Inverse of 2×2 Matrix

Introduction

If A be a square matrix of order mxm then the inverse matrix of A is another matrix of the order mxm, denoted by A^-1 and defined as

$\text{AA}^{-1} = \text{A}^{-1}\text{A} = \text{I}_m$

where $\text{I}_m$ is a identity matrix of the same order as of the matrix A.

In order to find out the inverse matrix, we need to understand the following two terms:

• Singular Matrix: A square matrix is said to be a singular matrix if its determinant is equal to 0.
• Non-singular Matrix: A square matrix is said to be a non-singular matrix if its determinant is not equal to 0.

VERY IMPORTANT:

Only inverse of a non-singular square matrix can be calculated. A singular matrix cannot have its inverse matrix.

Inverse of a 2×2 Matrix

In general, two non-singular square matrices, let ‘A’ and ‘B’ are said to be inverse matrices if $\text{AB} = \text{BA} = \text{I}$, and all these matrices have the same order or size.

When A and B are inverse matrices, we can write:

$\text{A}^{-1} = \text{B}$ and $\text{B}^{-1} = \text{A}$

The inverse matrix of matrix A of following order and elements can be found as follows:

$\text{A} = \left [ \displaylines{ a & b \\ c & d} \right ]_{2×2}$

The determinant of matrix A is defined as:

$\text{|A|} = \left | \displaylines{ a & b \\ c & d } \right| = (ad – bc)$

The inverse of matrix A is defined as:

$\text{A}^{-1} = \dfrac{1}{\text{|A|}} \left ( \displaylines{ d & -b \\ -c & a} \right )$

where $\left ( \displaylines{d & -b \\ -c & a} \right )$ is said to be the adjoint matrix of the matrix A.

How to find the adjoint of a 2×2 matrix?

Let us consider a square matrix A as:

$\text{A} = \left [ \displaylines{ a & b \\ c & d} \right ]_{2×2}$

The adjoint matrix of A is written as:

$\left ( \displaylines{d & -b \\ -c & a} \right )$

In order to find the adjoint matrix, we need to interchange the elements of the principal diagonal without bringing any change to its signs.

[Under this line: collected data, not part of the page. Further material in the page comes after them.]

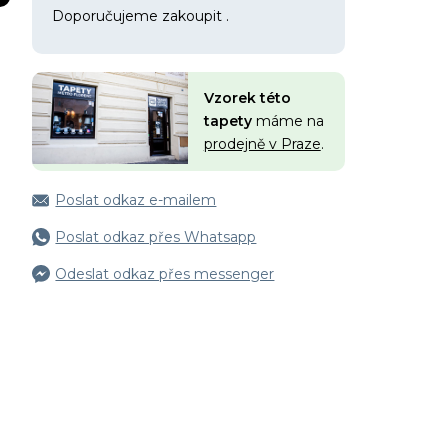
Doporučujeme zakoupit
.
Vzorek této
tapety
máme na
prodejně v Praze
.
Poslat odkaz e-mailem
Poslat odkaz přes Whatsapp
Odeslat odkaz přes messenger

Then, we need to multiply the elements of the secondary diagonal (or non-pricipal diagonal) with a – sign. Their positions should not be interchanged.

Solved Examples

Example 1: Find the inverse matrix of $\text{A} = \left ( \displaylines{3&-5\\-1&2} \right )$.

Solution:

Given,

A = $\left ( \displaylines{3&-5 \\-1&2} \right )$

First, we need to find the determinant to check whether the matrix is singular or non-singular matrix.

|A| = $\left | \displaylines{3&-5 \\-1&2} \right |$

$= 3(2) – (-5)(-1)$
$= 6 – 5$
$= 1$

Since, |A| ≠ 0, matrix A is a non-singular matrix and its inverse is possible.

Now,

Adjoint matrix of A = $\left ( \displaylines{ 2&5\\1&3} \right )$

$A ^{-1}= \frac{1}{|A|} (\text{Adjoint matrix of A})$

$= \frac{1}{1} \left ( \displaylines{2&5\\1&3} \right )$

$= \left ( \displaylines{2&5\\1&3} \right )$

Hence, the inverse of matrix A is found.